An h-index for Test cricket batsmen

The h-index is a way to assess the impact of the published work of a scientist, in terms of citations. It is an attempt to get around more simple-minded citation measures and works rather well in the sense that the scientists whom you’d expect to have high h-indices, usually do; while scientists who happen to have published one or two high-impact papers, but have had otherwise unremarkable careers, won’t score very high.

Basically, the definition of the h-index is: it is the maximum number h such that the scientist has published h papers, each with at least h citations. That is, if I have published 10 papers that have each been cited 10 or more times, but have not published 11 papers which have each been cited 11 or more times, my h-index is 10.

Based on a facebook wisecrack by a friend (on the occasion of Sachin falling short of his 100th international 100), the thought occurred to me: how about ranking batsmen in cricket by an analogous score? That is, a batsman has an index h if, on h occasions, he has scored h or more runs. (As before, we take the maximum possible h.)

It turns out that the top five in this list (for Test cricket only) are basically the top five rungetters, in the same order: Sachin Tendulkar, Rahul Dravid, Ricky Ponting, Jacques Kallis, Brian Lara. The top 20 or so almost all appear in the top 20 list for rungetters. So it’s not very interesting — yet.

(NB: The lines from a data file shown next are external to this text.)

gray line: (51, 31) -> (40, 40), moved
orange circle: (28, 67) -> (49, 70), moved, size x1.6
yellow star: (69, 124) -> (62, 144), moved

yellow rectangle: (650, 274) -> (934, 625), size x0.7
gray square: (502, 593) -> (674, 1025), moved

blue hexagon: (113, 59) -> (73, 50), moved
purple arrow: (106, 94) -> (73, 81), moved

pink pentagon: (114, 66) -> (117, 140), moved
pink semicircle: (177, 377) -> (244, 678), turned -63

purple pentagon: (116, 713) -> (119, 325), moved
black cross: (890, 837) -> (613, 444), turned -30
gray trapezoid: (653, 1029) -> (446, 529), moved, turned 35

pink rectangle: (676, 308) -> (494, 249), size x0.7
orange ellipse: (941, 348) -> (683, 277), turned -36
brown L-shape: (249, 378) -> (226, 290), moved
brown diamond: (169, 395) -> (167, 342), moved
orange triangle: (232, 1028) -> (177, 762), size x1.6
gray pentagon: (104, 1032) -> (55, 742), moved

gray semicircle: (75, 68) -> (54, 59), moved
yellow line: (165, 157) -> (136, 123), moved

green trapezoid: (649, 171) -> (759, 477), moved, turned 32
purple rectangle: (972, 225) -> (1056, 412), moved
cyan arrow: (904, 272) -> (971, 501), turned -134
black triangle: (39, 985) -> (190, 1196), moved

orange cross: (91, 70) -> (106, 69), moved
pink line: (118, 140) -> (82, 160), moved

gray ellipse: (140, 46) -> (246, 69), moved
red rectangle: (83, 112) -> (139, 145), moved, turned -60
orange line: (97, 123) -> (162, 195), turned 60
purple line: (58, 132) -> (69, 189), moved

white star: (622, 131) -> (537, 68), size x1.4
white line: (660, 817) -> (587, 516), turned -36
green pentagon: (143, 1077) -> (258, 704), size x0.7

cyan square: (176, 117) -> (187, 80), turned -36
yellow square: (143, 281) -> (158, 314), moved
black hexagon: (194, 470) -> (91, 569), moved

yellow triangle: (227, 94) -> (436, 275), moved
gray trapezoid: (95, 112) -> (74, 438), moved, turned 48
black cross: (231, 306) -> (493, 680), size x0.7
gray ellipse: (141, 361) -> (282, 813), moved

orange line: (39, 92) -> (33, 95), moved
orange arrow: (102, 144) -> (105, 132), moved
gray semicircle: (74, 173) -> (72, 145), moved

Tendulkar’s h-score is 76 — that is, on 76 occasions he has scored 76 or more. There is a big gap between him and Dravid (69) but the others follow closely behind.

Suppose we modify it as follows: the nh index is that value of h, for a given n, such that on h occasions the batsman has scored nh or more runs. For examples, the 10h index would be: if on 5 occasions I have scored 50 runs or more (and I have not scored 60 runs or more on 6 occasions) I have a 10h index of 5. For n > 1, basically, I am giving more importance to higher-scoring innings, and also benefiting those who played fewer matches (most older players played far fewer games than Tendulkar and can’t remotely approach either his career aggregate, or his h-score).

What is the 10h ranking of batsmen, then? It turns out to be substantially different. The top 6 batsmen are now DG Bradman, Lara, Tendulkar, V Sehwag, KS Sangakkara and DPMD Jayawardene. Bradman scored 180 or more on 18 occasions; Lara’s 10h score is 17, Tendulkar’s is 16, and the other three get 15 each. Also in the top 10 (well, tied for 10) is Gary Sobers, who ranks quite far below both in career aggregate and in h-index. Immediately after him is Wally Hammond, who drops off today’s lists in the aggregrate as well as the above h-index.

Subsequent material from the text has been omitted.